I tried to encourage Audrey. To remind her of all her gifts and talents. She is smart, kind and empathetic. There are definitely things that come easier to her than to Mason but they are less tangible than school and that’s hard to explain to an 11-year-old who feels a bit in the shadow. In that moment, I realized that not only do I need to continue to encourage her and build her up, I need to also model to her that I believe I am good enough. Instead of criticizing myself and focusing on my shortcomings, I need to show her that I am confident, secure and enough as I am.

I oriented to a new job this week. Same hospital, same unit, just a different role. I won’t have my own patient group when I am there but I will interact, and ideally, support all the patients and nurses. I have to wear a name badge that says “nurse leader.” Not a huge fan of the name badge. Feels like when someone puts the Christian Fish on their car. Once the label is there, I kind of expect you to drive better, be more courteous, kind and responsible. I feel the same way with the Nurse Leader badge. Now I need to be more competent, smarter, more responsible, than say, yesterday.
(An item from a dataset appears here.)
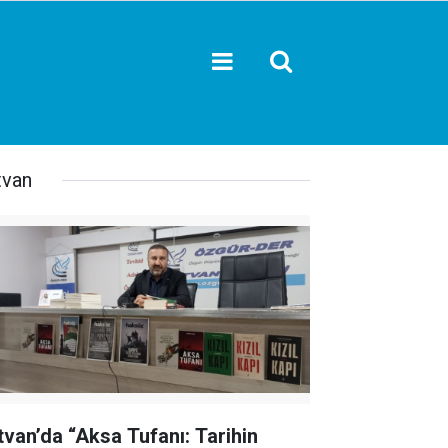
tvan
tvan’da “Aksa Tufanı: Tarihin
I have confidence issues that I won’t measure up. Yesterday I found myself apologizing to an oncoming nurse for her patient assignment that I had been responsible for creating. I knew she was going to have a busy night. She can totally handle it but I wanted to give her rainbows and unicorns…five or six lovely patients that are alert, oriented, independent and don’t require too much. In reality, this is a general medical/surgical unit. Nobody gets rainbows and unicorns. It’s just about distributing the hardest patients to make everything as manageable as possible. Clearly, I will need to work on my confidence and stop apologizing when not everything works out as well as I hoped. This role will take some growing into for me but I need to embrace that I am good enough and this is where I am supposed to be now, at this moment.


I am all about growing and trying to be better than I was yesterday, or last week or last year. But, I need to remember that I am good enough now. I need my kids to know that even though I may get on them about certain things – like Mason losing one of his belongings EVERY DAY and Audrey talking to me in that special tween tone – that they are AMAZING just as they are. They are wonderful, beautiful people made in God’s image. Once we embrace that we are good enough, I think the “be better” becomes more fun and tangible. Like the icing on the cake.